The purpose
of the project is twofold: to "heal" and to "prevent" discrimination.
The project proceeds "from the bottom to the top" and establishes direct
communication between the "bottom" and the "top." The Helsinki
Committee focuses on two areas - one in which discrimination is directly or indirectly
embedded by the system itself and needs to be "healed," and the other in which
discriminatory attitudes are inherited, conditioned or encouraged but can be
"prevented." The first area of concern includes institutional personnel catering
for social care beneficiaries, whereas the second encompasses secondary school teachers
and students, i.e. student parliaments. Though methodologically different, the work in
these two areas is complementary by its effects, i.e. the benefits for two of the most
vulnerable and marginalized groups of population: persons with special needs (and persons
catering for them, actually in the same position as they are) and the young.

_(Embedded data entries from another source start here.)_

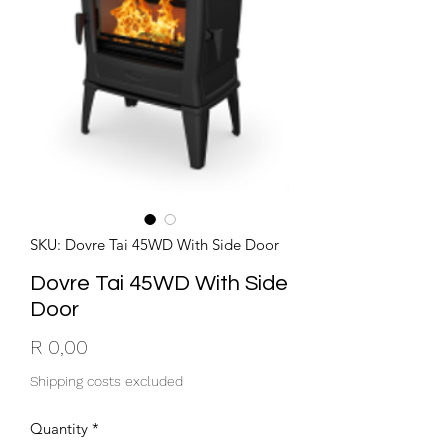
SKU: Dovre Tai 45WD With Side Door
Dovre Tai 45WD With Side
Door
Price
R 0,00
Shipping costs excluded
Quantity
*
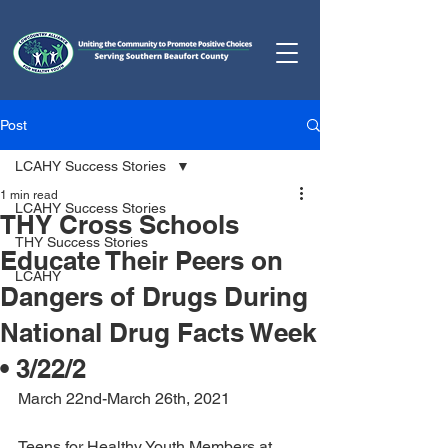
Post
LCAHY Success Stories
1 min read
LCAHY Success Stories
THY Cross Schools
THY Success Stories
Educate Their Peers on
LCAHY
Dangers of Drugs During
National Drug Facts Week
• 3/22/2
March 22nd-March 26th, 2021
Teens for Healthy Youth Members at 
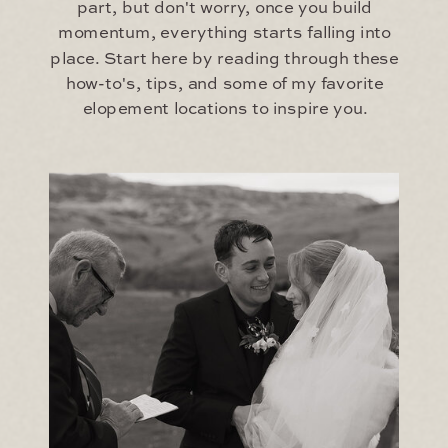
part, but don't worry, once you build
momentum, everything starts falling into
place. Start here by reading through these
how-to's, tips, and some of my favorite
elopement locations to inspire you.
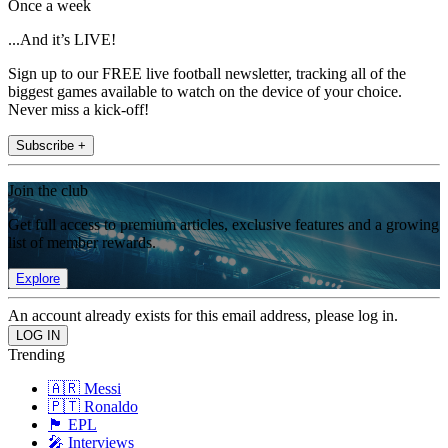
Once a week
...And it’s LIVE!
Sign up to our FREE live football newsletter, tracking all of the
biggest games available to watch on the device of your choice.
Never miss a kick-off!
Subscribe +
Join the club
Get full access to premium articles, exclusive features and a growing
list of member rewards.
Explore
An account already exists for this email address, please log in.
Trending
🇦🇷 Messi
🇵🇹 Ronaldo
🏴󠁧󠁢󠁥󠁮󠁧󠁿 EPL
🎤 Interviews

Speaking of the first domain, the project aims, among other things,
at sensitizing professionals and auxiliary staff of the institutions catering for social
care beneficiaries about practices and system flaws that - either directly or indirectly -
discriminate beneficiaries and are contrary to the Anti-Discrimination Act and
international standards.
One of the project goals in the domain of secondary school system
is to raise awareness of students and their teachers about covert and overt forms of
discrimination manifest in everyday life, curricula and textbooks.